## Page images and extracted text
★ ★ ★ ★ ★

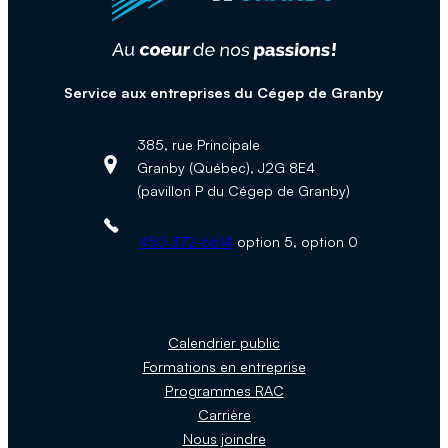
Service aux entreprises du Cégep de Granby
385, rue Principale
Granby (Québec), J2G 8E4
Adresse :
(pavillon P du Cégep de Granby)
Téléphone :
450 372-6614
option 5, option 0
Calendrier public
Formations en entreprise
Programmes RAC
Carrière
Nous joindre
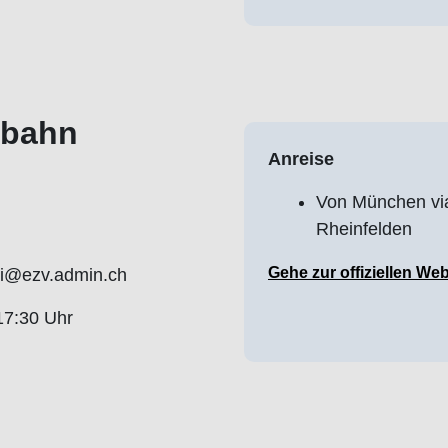
obahn
Anreise
Von München via
Rheinfelden
Gehe zur offiziellen Web
zi@ezv.admin.ch
17:30 Uhr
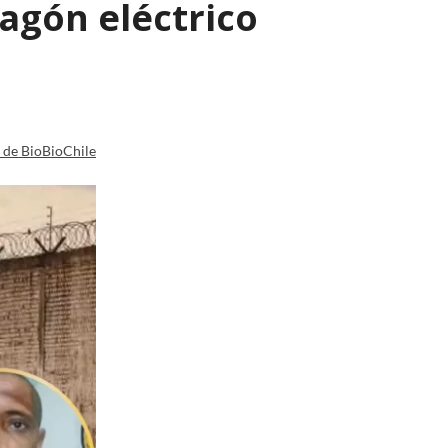
agón eléctrico
a de BioBioChile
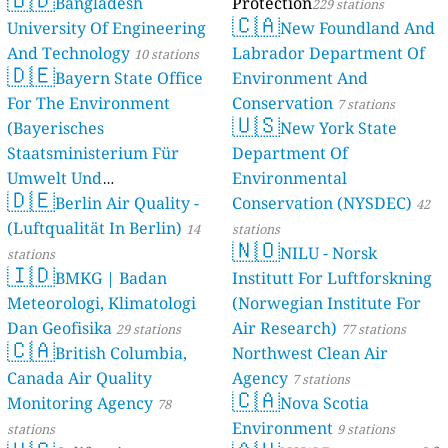
Bangladesh
Protection
229 stations
🇨🇦
University Of Engineering
New Foundland And
And Technology
Labrador Department Of
10 stations
🇩🇪
Bayern State Office
Environment And
For The Environment
Conservation
7 stations
🇺🇸
(Bayerisches
New York State
Staatsministerium Für
Department Of
Umwelt Und
Environmental
🇩🇪
Berlin Air Quality -
Verbraucherschutz) - LfU
Conservation (NYSDEC)
42
(Luftqualität In Berlin)
46 stations
14
stations
🇳🇴
NILU - Norsk
stations
🇮🇩
BMKG | Badan
Institutt For Luftforskning
Meteorologi, Klimatologi
(Norwegian Institute For
Dan Geofisika
Air Research)
29 stations
77 stations
🇨🇦
British Columbia,
Northwest Clean Air
Canada Air Quality
Agency
7 stations
🇨🇦
Monitoring Agency
Nova Scotia
78
Environment
stations
9 stations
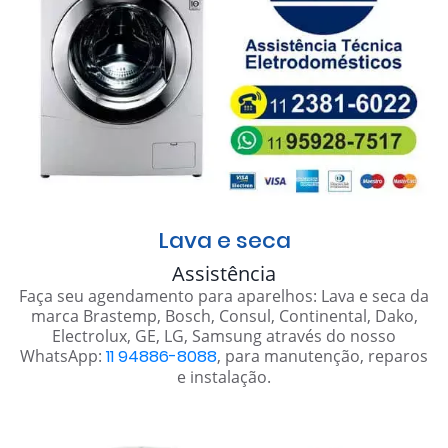
Lava e seca
Assistência
Faça seu agendamento para aparelhos: Lava e seca da
marca Brastemp, Bosch, Consul, Continental, Dako,
Electrolux, GE, LG, Samsung através do nosso
WhatsApp:
11 94886-8088
, para manutenção, reparos
e instalação.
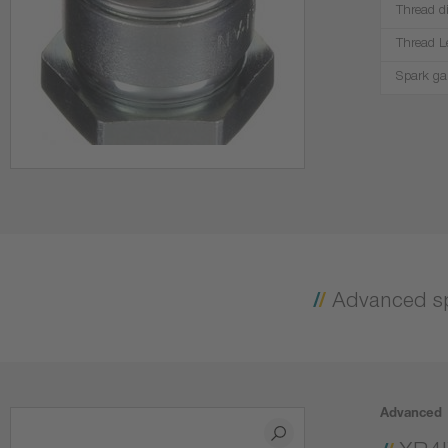
Thread d
Thread L
Spark ga
Advanced s
Advanced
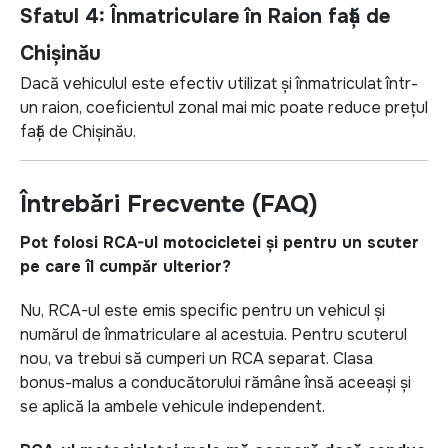
Sfatul 4: Înmatriculare în Raion față de
Chișinău
Dacă vehiculul este efectiv utilizat și înmatriculat într-
un raion, coeficientul zonal mai mic poate reduce prețul
față de Chișinău.
Întrebări Frecvente (FAQ)
Pot folosi RCA-ul motocicletei și pentru un scuter
pe care îl cumpăr ulterior?
Nu, RCA-ul este emis specific pentru un vehicul și
numărul de înmatriculare al acestuia. Pentru scuterul
nou, va trebui să cumperi un RCA separat. Clasa
bonus-malus a conducătorului rămâne însă aceeași și
se aplică la ambele vehicule independent.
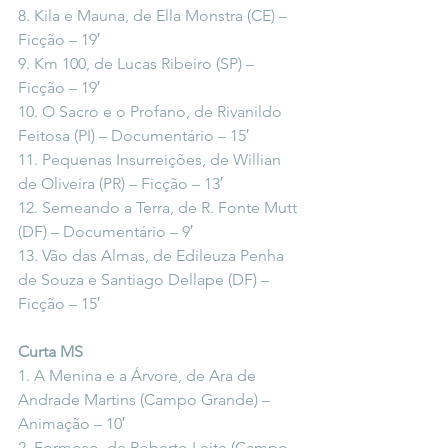
8. Kila e Mauna, de Ella Monstra (CE) – 
Ficção – 19′
9. Km 100, de Lucas Ribeiro (SP) – 
Ficção – 19′
10. O Sacro e o Profano, de Rivanildo 
Feitosa (PI) – Documentário – 15′
11. Pequenas Insurreições, de Willian 
de Oliveira (PR) – Ficção – 13′
12. Semeando a Terra, de R. Fonte Mutt 
(DF) – Documentário – 9′
13. Vão das Almas, de Edileuza Penha 
de Souza e Santiago Dellape (DF) – 
Ficção – 15′
Curta MS
1. A Menina e a Árvore, de Ara de 
Andrade Martins (Campo Grande) – 
Animação – 10′
2. Formoso, de Roberto Leite (Campo 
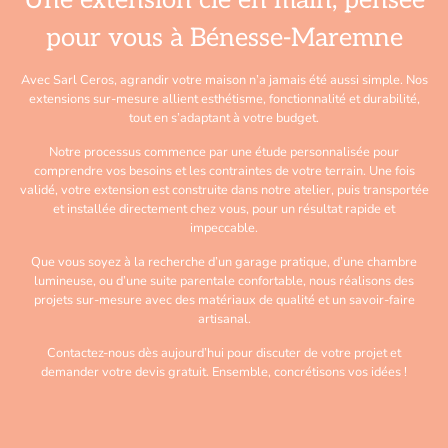
Une extension clé en main, pensée
pour vous à Bénesse-Maremne
Avec Sarl Ceros, agrandir votre maison n’a jamais été aussi simple. Nos
extensions sur-mesure allient esthétisme, fonctionnalité et durabilité,
tout en s’adaptant à votre budget.
Notre processus commence par une étude personnalisée pour
comprendre vos besoins et les contraintes de votre terrain. Une fois
validé, votre extension est construite dans notre atelier, puis transportée
et installée directement chez vous, pour un résultat rapide et
impeccable.
Que vous soyez à la recherche d’un garage pratique, d’une chambre
lumineuse, ou d’une suite parentale confortable, nous réalisons des
projets sur-mesure avec des matériaux de qualité et un savoir-faire
artisanal.
Contactez-nous dès aujourd’hui pour discuter de votre projet et
demander votre devis gratuit. Ensemble, concrétisons vos idées !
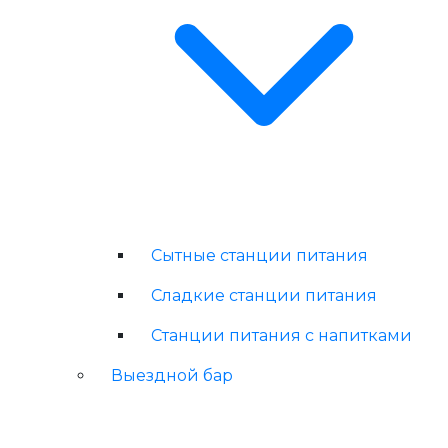
Сытные станции питания
Сладкие станции питания
Станции питания с напитками
Выездной бар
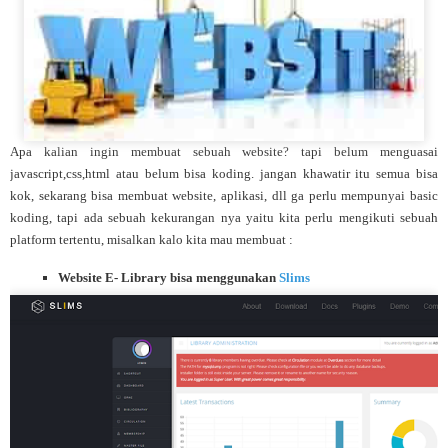
Apa kalian ingin membuat sebuah website? tapi belum menguasai
javascript,css,html atau belum bisa koding. jangan khawatir itu semua bisa
kok, sekarang bisa membuat website, aplikasi, dll ga perlu mempunyai basic
koding, tapi ada sebuah kekurangan nya yaitu kita perlu mengikuti sebuah
platform tertentu, misalkan kalo kita mau membuat :
Website E- Library bisa menggunakan
Slims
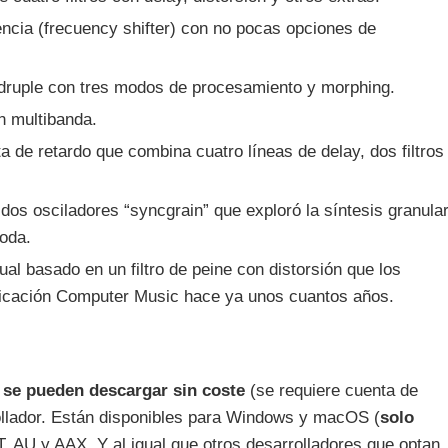
ncia (frecuency shifter) con no pocas opciones de
druple con tres modos de procesamiento y morphing.
ón multibanda.
 de retardo que combina cuatro líneas de delay, dos filtros
 dos osciladores “syncgrain” que exploró la síntesis granula
oda.
ual basado en un filtro de peine con distorsión que los
blicación Computer Music hace ya unos cuantos años.
e
se pueden descargar sin coste
(se requiere cuenta de
ollador. Están disponibles para Windows y macOS (
solo
, AU y AAX. Y al igual que otros desarrolladores que optan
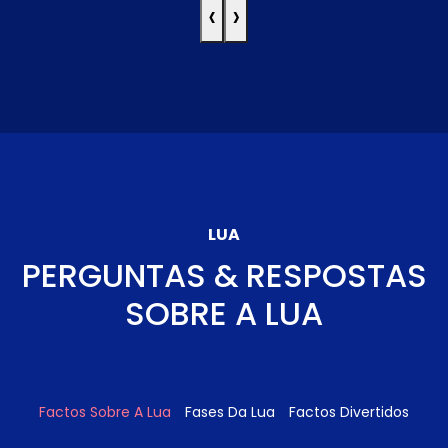
‹
›
LUA
PERGUNTAS & RESPOSTAS
SOBRE A LUA
Factos Sobre A Lua
Fases Da Lua
Factos Divertidos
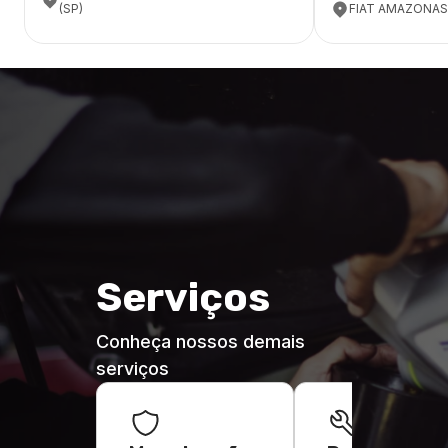
(SP)
FIAT AMAZONAS
Serviços
Conheça nossos demais
serviços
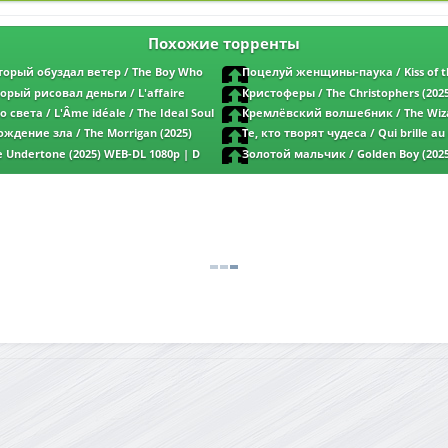
Похожие торренты
орый обуздал ветер / The Boy Who
Поцелуй женщины-паука / Kiss of t
d (2019) WEB-DL 1080p | HDRezka
Woman (2025) WEB-DL 1080p | D
орый рисовал деньги / L'affaire
Кристоферы / The Christophers (202
ney Maker (2025) WEB-DL 1080p | L
| L
 света / L'Âme idéale / The Ideal Soul
Кремлёвский волшебник / The Wiza
p | L
Kremlin / Le mage du Kremlin (2025) WEB-
ждение зла / The Morrigan (2025)
Те, кто творят чудеса / Qui brille a
New-Team | D | Paragraph Media
Wonderers (2025) WEB-DL 1080p | P
 Undertone (2025) WEB-DL 1080p | D
Золотой мальчик / Golden Boy (2025
L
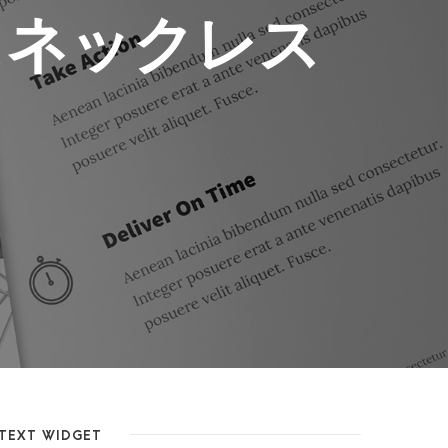
スネックレス
TEXT WIDGET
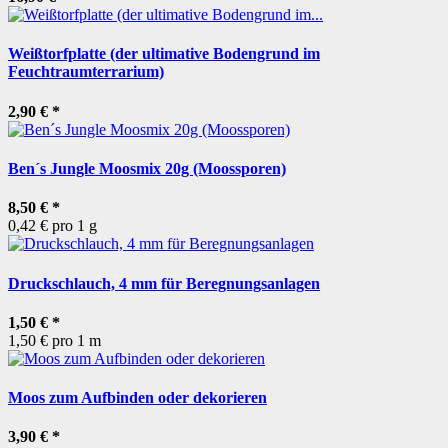
Weißtorfplatte (der ultimative Bodengrund im
Feuchtraumterrarium)
2,90 €
*
Ben´s Jungle Moosmix 20g (Moossporen)
8,50 €
*
0,42 € pro 1 g
Druckschlauch, 4 mm für Beregnungsanlagen
1,50 €
*
1,50 € pro 1 m
Moos zum Aufbinden oder dekorieren
3,90 €
*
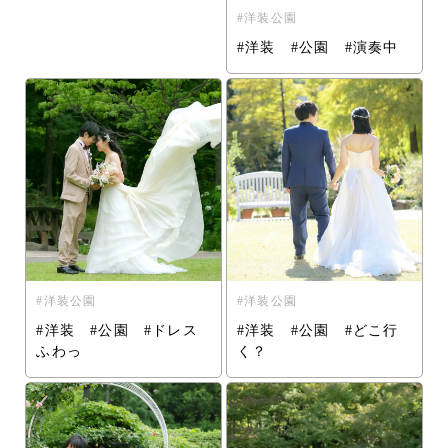
洋装公園
#洋装 #公園 #演奏中
洋装公園
洋装公園
#洋装 #公園 #ドレス
#洋装 #公園 #どこ行
ふわっ
く？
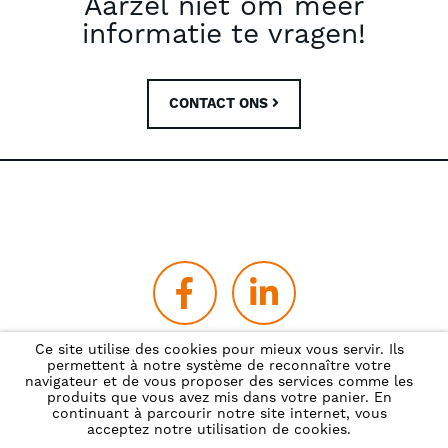
Aarzel niet om meer
informatie te vragen!
CONTACT ONS
Ce site utilise des cookies pour mieux vous servir. Ils
permettent à notre système de reconnaître votre
Privacybeleid
navigateur et de vous proposer des services comme les
produits que vous avez mis dans votre panier. En
continuant à parcourir notre site internet, vous
acceptez notre utilisation de cookies.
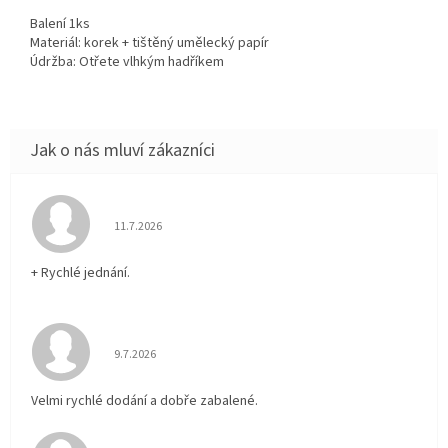
Balení 1ks
Materiál: korek + tištěný umělecký papír
Údržba: Otřete vlhkým hadříkem
Hodnocení obchodu je 5 z 5 hvězdiček.
11.7.2026
+ Rychlé jednání.
Hodnocení obchodu je 5 z 5 hvězdiček.
9.7.2026
Velmi rychlé dodání a dobře zabalené.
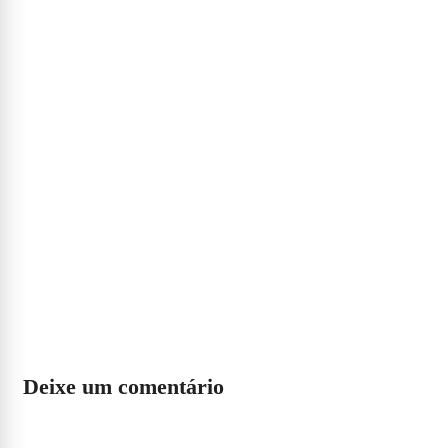
Deixe um comentário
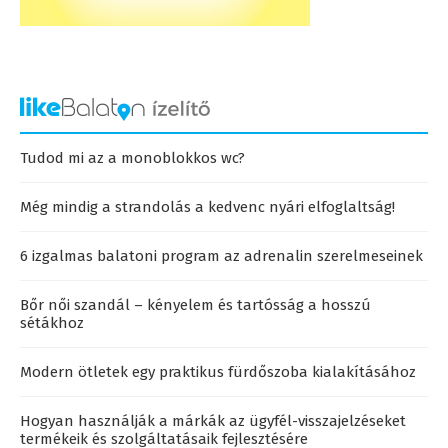
Tudod mi az a monoblokkos wc?
Még mindig a strandolás a kedvenc nyári elfoglaltság!
6 izgalmas balatoni program az adrenalin szerelmeseinek
Bőr női szandál – kényelem és tartósság a hosszú
sétákhoz
Modern ötletek egy praktikus fürdőszoba kialakításához
Hogyan használják a márkák az ügyfél-visszajelzéseket
termékeik és szolgáltatásaik fejlesztésére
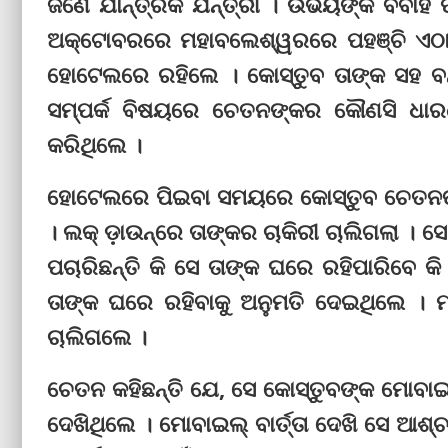
ଜଣେ ଯାନ୍ତ୍ରିକ ଯନ୍ତ୍ରୀ । ଉଭୟଙ୍କ ବିବାହ ପର
ଅକ୍ଟୋବରରେ ମହାବଲେଶ୍ୱରରେ ପହଞ୍ଚି ଏଠା
ହୋଟେଲରେ ରହିଲେ । କୋ‌ସ୍ତୁବ ତାଙ୍କ ସହ ବନ୍
ସମ୍ପର୍କ ବିଷୟରେ ଚେତନଙ୍କର କୌଣସି ଧା
କରିଥିଲେ ।
ହୋଟେଲରେ ପିଇବା ସମୟରେ କୋ‌ସ୍ତୁବ ଚେତନଙ୍କୁ
। ଲକ୍‌ ଡ଼ାଉନ୍‌ରେ ତା‌ଙ୍କର ଚାକିରୀ ଚାଲିଗଲା । 
ପଚାରିଛନ୍ତି କି ସେ ତାଙ୍କ ଘରେ ରହିପାରିବେ କି
ତାଙ୍କ ଘରେ ରହିବାକୁ ଅନୁମତି ଦେଇଥିଲେ ।
ଚାଲିଗଲେ ।
ଚେତନ କହିଛନ୍ତି ଯେ, ସେ କୋ‌ସ୍ତୁବଙ୍କ ମୋବା
ଦେଖିଥିଲେ । ମୋବାଇଲ୍ ବାର୍ତ୍ତା ଦେଖି ସେ ଆଶ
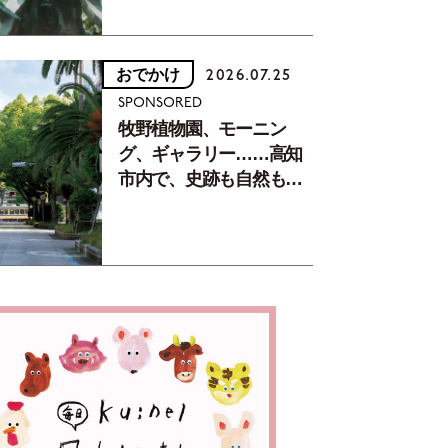
おでかけ
2026.07.25
SPONSORED
牧野植物園、モーニン
グ、ギャラリー……高知
市内で、史跡も自然もグ
ルメも楽しみ尽くす！
【地元の本屋さんとつく
った町歩きガイド／高知
編Part1】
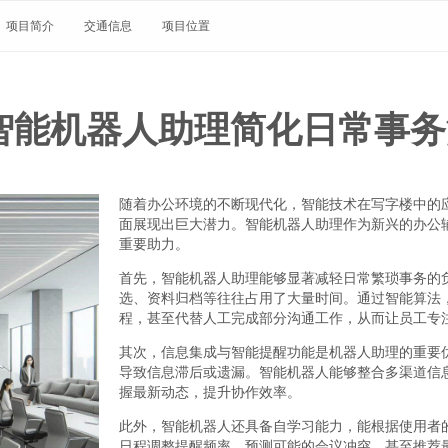
项目简介
交通信息
项目位置
智能机器人助理简化日常事务
随着办公环境的不断现代化，智能技术在写字楼中的
面展现出巨大潜力。智能机器人助理作为新兴的办公
重要助力。
首先，智能机器人助理能够显著减轻日常繁琐事务的
选、资料归档等往往占用了大量时间。通过智能算法
程，甚至代替人工完成部分沟通工作，从而让员工专
其次，信息集成与智能提醒功能是机器人助理的重要
导致信息滞后或遗漏。智能机器人能够整合多渠道信
握最新动态，提升协作效率。
此外，智能机器人还具备自学习能力，能根据使用者
日程调整提醒频率，预测可能的会议冲突，甚至推荐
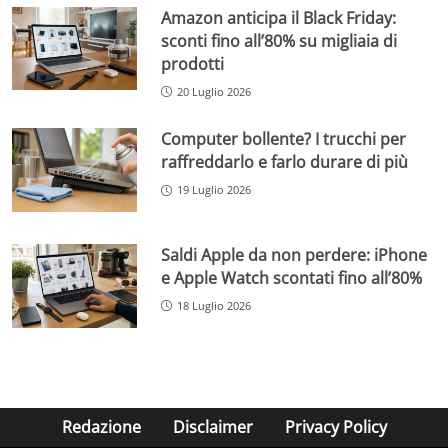
Amazon anticipa il Black Friday:
sconti fino all’80% su migliaia di
prodotti
20 Luglio 2026
Computer bollente? I trucchi per
raffreddarlo e farlo durare di più
19 Luglio 2026
Saldi Apple da non perdere: iPhone
e Apple Watch scontati fino all’80%
18 Luglio 2026
Redazione
Disclaimer
Privacy Policy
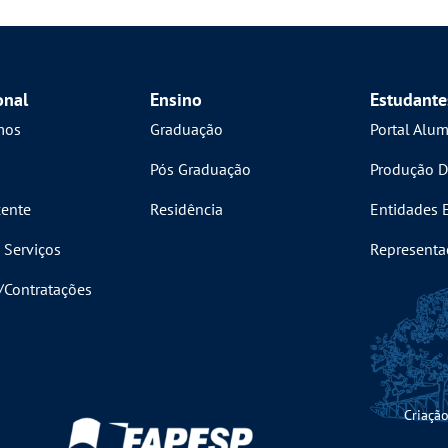
onal
Ensino
Estudante
mos
Graduação
Portal Alu
Pós Graduação
Produção D
ente
Residência
Entidades 
 Serviços
Representa
s/Contratações
Criação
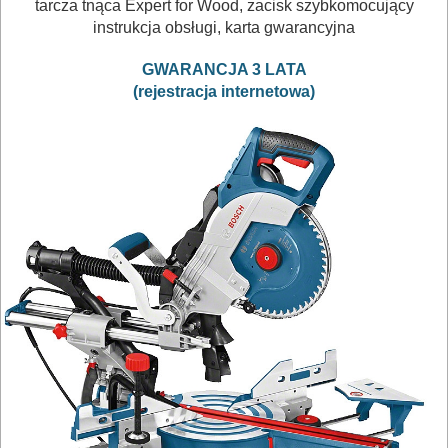
szablowe
tarcza tnąca Expert for Wood, zacisk szybkomocujący
instrukcja obsługi, karta gwarancyjna
piły
GWARANCJA 3 LATA
taśmowe
(rejestracja internetowa)
pistolety
elektryczne
polerki
PROXXON
przecinarki
radia
budowlane
satyniarki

★ ★ ★ ★ ★

## Task details
All lines above that include the word "sebuah" should be located and copied.

## Solution to this problem
Apa kalian ingin membuat sebuah website? tapi belum menguasai
koding, tapi ada sebuah kekurangan nya yaitu kita perlu mengikuti sebuah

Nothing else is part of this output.